# Headlight bulb



## Fireworks234 (Jan 4, 2018)

Definitely 9005. Ignore the website info. They're referencing the other housings.


----------



## DanD34 (Nov 19, 2021)

Fireworks234 said:


> Definitely 9005. Ignore the website info. They're referencing the other housings.


Well the funny part is that for the regular housing they do say 9005 for the high beams. I have the projector housing and it has 9005 as well. Oh well. No big deal but kind of annoying since I bought 9012 bulbs.


----------



## marmalou (Dec 30, 2020)

The high beam and regular headlight use the same 9005 bulb, turning on high beams lifts a mechanical shutter to uncover the full output of the 9005 bulb

Thats my understanding for the projector headlights.


----------



## DanD34 (Nov 19, 2021)

marmalou said:


> The high beam and regular headlight use the same 9005 bulb, turning on high beams lifts a mechanical shutter to uncover the full output of the 9005 bulb
> 
> Thats my understanding for the projector headlights.

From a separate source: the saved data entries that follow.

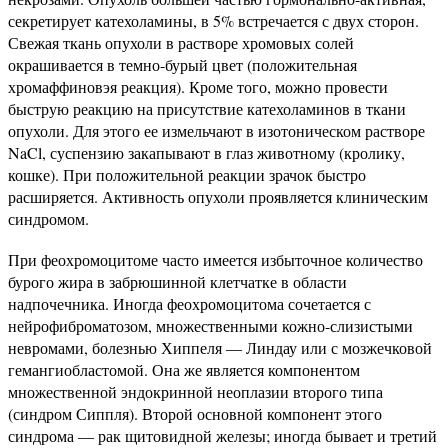
секретирует катехоламины, в 5% встречается с двух сторон.
Свежая ткань опухоли в растворе хромовых солей
окрашивается в темно-бурый цвет (положительная
хромаффиновэя реакция). Кроме того, можно провести
быструю реакцию на присутствие катехоламинов в ткани
опухоли. Для этого ее измельчают в изотоническом растворе
NaCl, суспензию закапывают в глаз животному (кролику,
кошке). При положительной реакции зрачок быстро
расширяется. Активность опухоли проявляется клиническим
синдромом.
При феохромоцитоме часто имеется избыточное количество
бурого жира в забрюшинной клетчатке в области
надпочечника. Иногда феохромоцитома сочетается с
нейрофиброматозом, множественными кожно-слизистыми
невромами, болезнью Хиппеля — Линдау или с мозжечковой
гемангиобластомой. Она же является компонентом
множественной эндокринной неоплазии второго типа
(синдром Сиппля). Второй основной компонент этого
синдрома — рак щитовидной железы; иногда бывает и третий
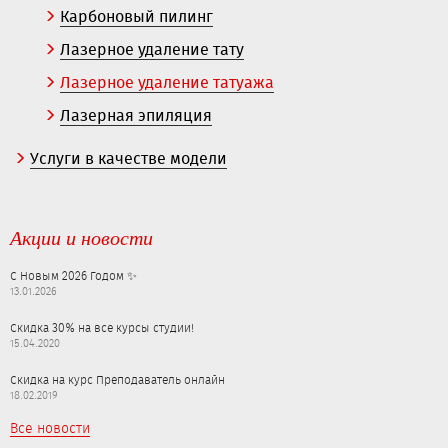
Карбоновый пилинг
Лазерное удаление тату
Лазерное удаление татуажа
Лазерная эпиляция
Услуги в качестве модели
Акции и новости
С Новым 2026 Годом ✨
13.01.2026
Скидка 30% на все курсы студии!
15.04.2020
Скидка на курс Преподаватель онлайн
18.02.2019
Все новости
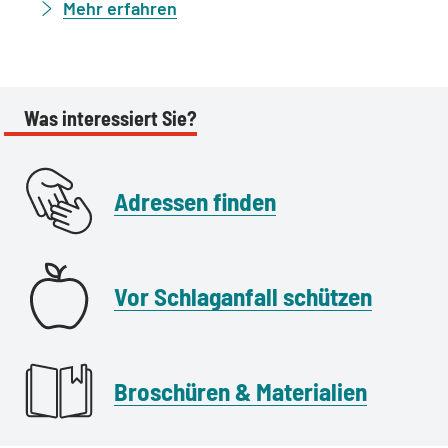
Mehr erfahren
Was interessiert Sie?
Adressen finden
Vor Schlaganfall schützen
Broschüren & Materialien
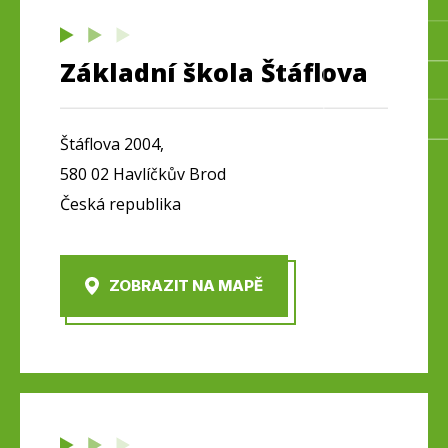
Základní škola Štáflova
Štáflova 2004,
580 02 Havlíčkův Brod
Česká republika
ZOBRAZIT NA MAPĚ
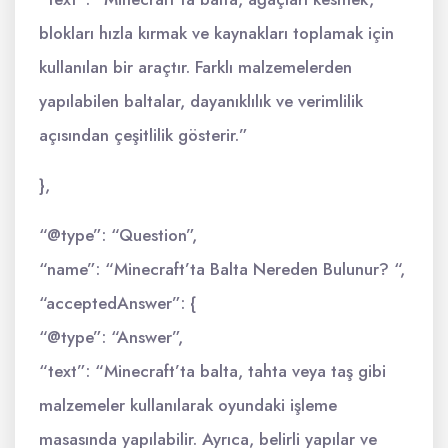
blokları hızla kırmak ve kaynakları toplamak için
kullanılan bir araçtır. Farklı malzemelerden
yapılabilen baltalar, dayanıklılık ve verimlilik
açısından çeşitlilik gösterir.”
},
“@type”: “Question”,
“name”: “Minecraft’ta Balta Nereden Bulunur? “,
“acceptedAnswer”: {
“@type”: “Answer”,
“text”: “Minecraft’ta balta, tahta veya taş gibi
malzemeler kullanılarak oyundaki işleme
masasında yapılabilir. Ayrıca, belirli yapılar ve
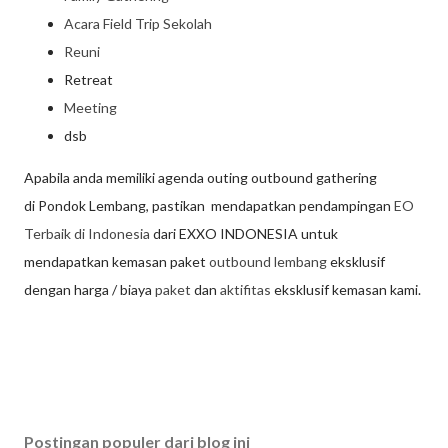
Acara Field Trip Sekolah
Reuni
Retreat
Meeting
dsb
Apabila anda memiliki agenda outing outbound gathering
di Pondok Lembang, pastikan mendapatkan pendampingan
EO
Terbaik di Indonesia
dari EXXO INDONESIA untuk
mendapatkan kemasan paket
outbound lembang
eksklusif
dengan harga / biaya
paket
dan
aktifitas
eksklusif kemasan kami.
Postingan populer dari blog ini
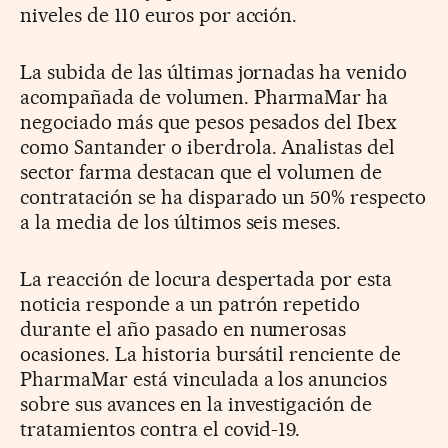
niveles de 110 euros por acción.
La subida de las últimas jornadas ha venido
acompañada de volumen. PharmaMar ha
negociado más que pesos pesados del Ibex
como Santander o iberdrola. Analistas del
sector farma destacan que el volumen de
contratación se ha disparado un 50% respecto
a la media de los últimos seis meses.
La reacción de locura despertada por esta
noticia responde a un patrón repetido
durante el año pasado en numerosas
ocasiones. La historia bursátil renciente de
PharmaMar está vinculada a los anuncios
sobre sus avances en la investigación de
tratamientos contra el covid-19.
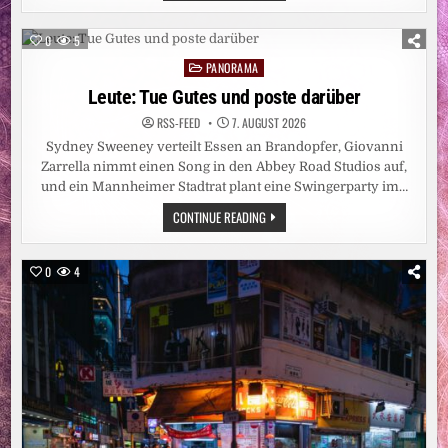
LIU
XIAOBO
IN
0
5
DER
LEIPZIGER
PANORAMA
Posted
NIKOLAIKIRCHE
/
in
Leute: Tue Gutes und poste darüber
„LIU
XIAOBOS
RSS-FEED
7. AUGUST 2026
HUMAN
RIGHTS
Sydney Sweeney verteilt Essen an Brandopfer, Giovanni
AWARD“
WIRD
Zarrella nimmt einen Song in den Abbey Road Studios auf,
ERSTMALIG
und ein Mannheimer Stadtrat plant eine Swingerparty im…
IN
LEIPZIG
LEUTE:
CONTINUE READING
VERLIEHEN
TUE
GUTES
UND
POSTE
0
4
DARÜBER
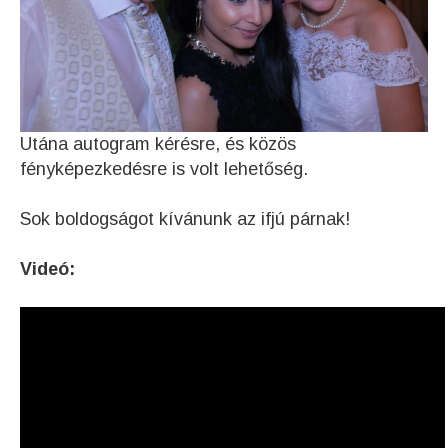
Utána autogram kérésre, és közös
fényképezkedésre is volt lehetőség.
Sok boldogságot kívánunk az ifjú párnak!
Videó:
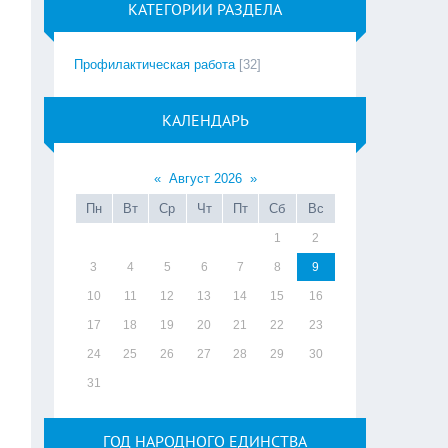
КАТЕГОРИИ РАЗДЕЛА
Профилактическая работа
[32]
КАЛЕНДАРЬ
«
Август 2026
»
Пн
Вт
Ср
Чт
Пт
Сб
Вс
1
2
3
4
5
6
7
8
9
10
11
12
13
14
15
16
17
18
19
20
21
22
23
24
25
26
27
28
29
30
31
ГОД НАРОДНОГО ЕДИНСТВА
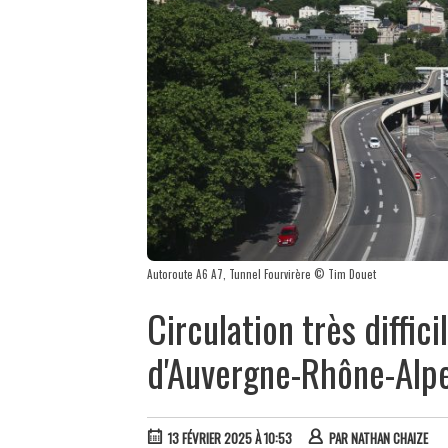
Autoroute A6 A7, Tunnel Fourvirère © Tim Douet
Circulation très diffic
d'Auvergne-Rhône-Alp
13 FÉVRIER 2025 À 10:53
PAR
NATHAN CHAIZE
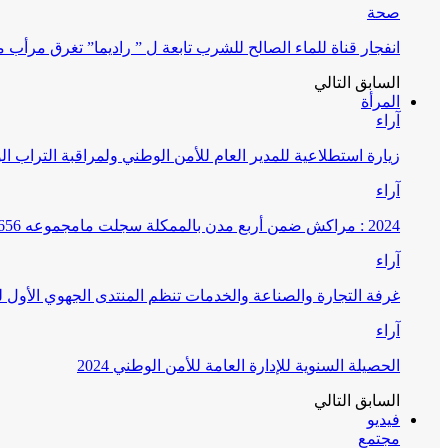
صحة
انفجار قناة للماء الصالح للشرب تابعة ل ” راديما” تغرق مرأ
السابق
التالي
المرأة
آراء
زيارة استطلاعية للمدير العام للأمن الوطني ولمراقبة التراب ا
آراء
2024 : مراكش ضمن أربع مدن بالممكلة سجلت مامجموعه 656 قضية تتعلق بغسيل الأموال
آراء
غرفة التجارة والصناعة والخدمات تنظم المنتدى الجهوي الأول
آراء
الحصيلة السنوية للإدارة العامة للأمن الوطني 2024
السابق
التالي
فيديو
مجتمع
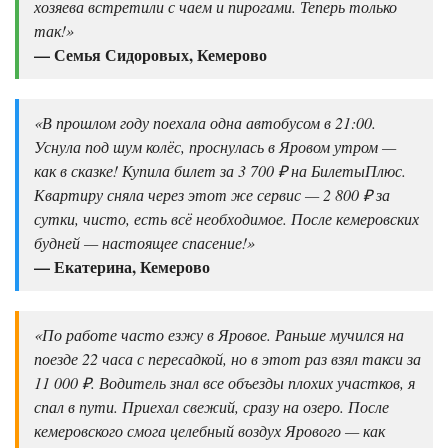
хозяева встретили с чаем и пирогами. Теперь только
так!»
— Семья Сидоровых, Кемерово
«В прошлом году поехала одна автобусом в 21:00.
Уснула под шум колёс, проснулась в Яровом утром —
как в сказке! Купила билет за 3 700 ₽ на БилетыПлюс.
Квартиру сняла через этот же сервис — 2 800 ₽ за
сутки, чисто, есть всё необходимое. После кемеровских
будней — настоящее спасение!»
— Екатерина, Кемерово
«По работе часто езжу в Яровое. Раньше мучился на
поезде 22 часа с пересадкой, но в этот раз взял такси за
11 000 ₽. Водитель знал все объезды плохих участков, я
спал в пути. Приехал свежий, сразу на озеро. После
кемеровского смога целебный воздух Ярового — как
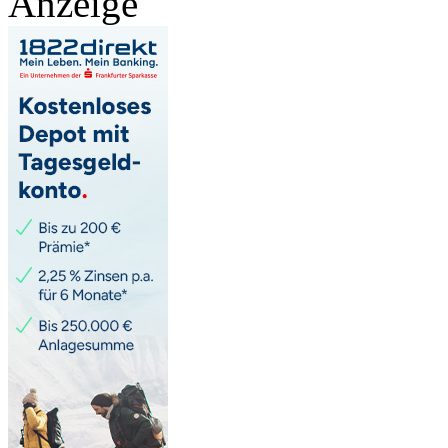
Anzeige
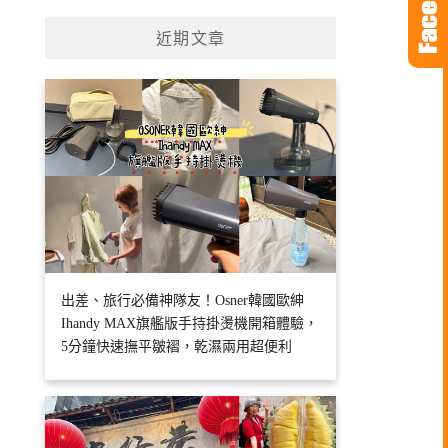
近期文章
出差、旅行必備神隊友！Osner韓國歐紳
Ihandy MAX旗艦版手持掛燙機開箱體驗，
5分鐘快速撫平皺褶，乾濕兩用超便利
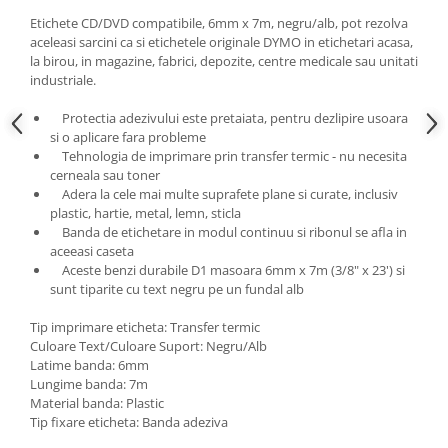
Etichete CD/DVD compatibile, 6mm x 7m, negru/alb, pot rezolva
aceleasi sarcini ca si etichetele originale DYMO in etichetari acasa,
la birou, in magazine, fabrici, depozite, centre medicale sau unitati
industriale.
Protectia adezivului este pretaiata, pentru dezlipire usoara
si o aplicare fara probleme
Tehnologia de imprimare prin transfer termic - nu necesita
cerneala sau toner
Adera la cele mai multe suprafete plane si curate, inclusiv
plastic, hartie, metal, lemn, sticla
Banda de etichetare in modul continuu si ribonul se afla in
aceeasi caseta
Aceste benzi durabile D1 masoara 6mm x 7m (3/8" x 23') si
sunt tiparite cu text negru pe un fundal alb
Tip imprimare eticheta: Transfer termic
Culoare Text/Culoare Suport: Negru/Alb
Latime banda: 6mm
Lungime banda: 7m
Material banda: Plastic
Tip fixare eticheta: Banda adeziva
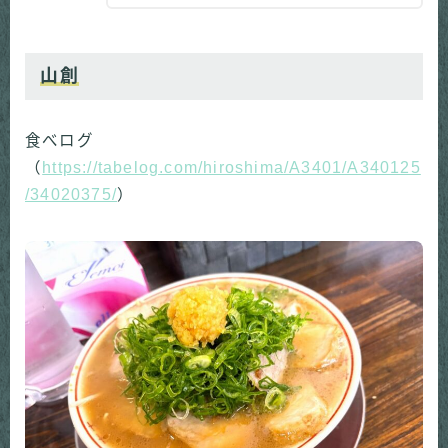
山創
食べログ
（
https://tabelog.com/hiroshima/A3401/A340125
/34020375/
）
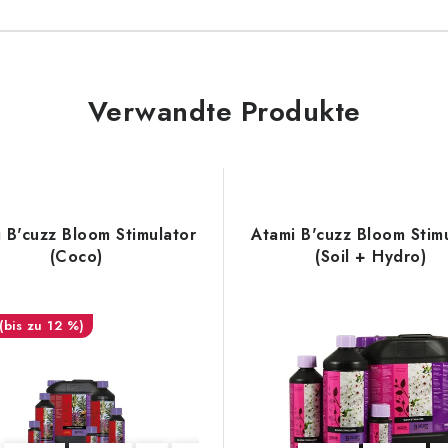
Verwandte Produkte
 B'cuzz Bloom Stimulator
Atami B'cuzz Bloom Stim
(Coco)
(Soil + Hydro)
(bis zu 12 %)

That is exactly how a projector housing works. You are correct. My comment was about the fact that every catalog from rockauto to Napa to oreilly listed a 9012 bulb as the one needed for the projector housing while a 9005 was the high beam for the regular reflector housing. Thus my frustration after buying 9012 bulbs and taking out my old bulb from the projector housing and discovering it was a 9005.


----------



## cruzin.usa (Jan 3, 2022)

Phillips listed a 9012 SVB2 lamp. Sylvania was just 9012.


----------